Des pages rares sur le dénuement quasi absolu de ces familles, mais aussi une sorte de désinvolture salvatrice face aux mille et une misères de la vie. Celle de peuples qui, que cela nous plaise ou non, érigent la liberté de ton et de mouvement en culture millénaire.

Vivant en clan, souvent en dehors des clous de nos sociétés sédentarisées, ils ont le culot de se poser là où l’on ne veut pas d’eux et de repartir quand bon leur semble.

Alors certes, à l’inverse de ce que certains prétendent, le livre de Jan Yoors n’est peut-être pas le bréviaire de l’insoumission. Il n’est même pas exempt de critiques. Mais, quand bien même son récit serait trop imprécis pour être honnête (3), il a imprégné en moi la certitude que le nomadisme (et avec lui les migrations) est partie prenante de notre condition humaine et l’impression confuse qu’il faudrait arrêter de traiter avec mépris ou violence ces modes de vie et ces cultures. Dans les décennies perturbées qui s’annoncent, s’en souvenir et s’en soucier ne seraient peut-être pas du luxe.

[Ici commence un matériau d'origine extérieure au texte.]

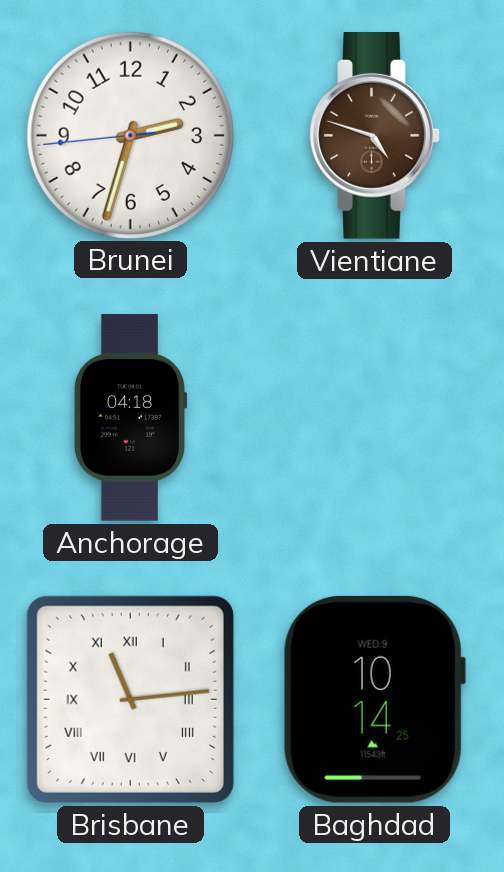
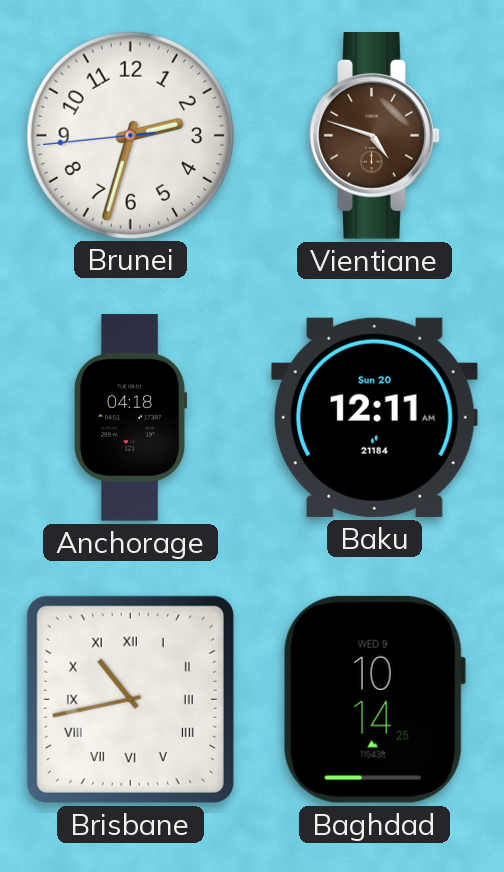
Baku: none -> 12:11
Brisbane: 11:14 -> 10:43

Natacha Devanda. Charlie Hebdo. 13/07/2022


  1. Un niglo est un hérisson dans de nombreux dialectes des voyageurs.
  2. L’orientalisme est un courant artistique qui érigeait le lointain, le voyage et la bohème en idéal de vie.
  3. C’est notamment la thèse défendue par Jo Govaerts dans « Les ambitions anthropologiques de Jan Yoors », Études tsiganes, 2016.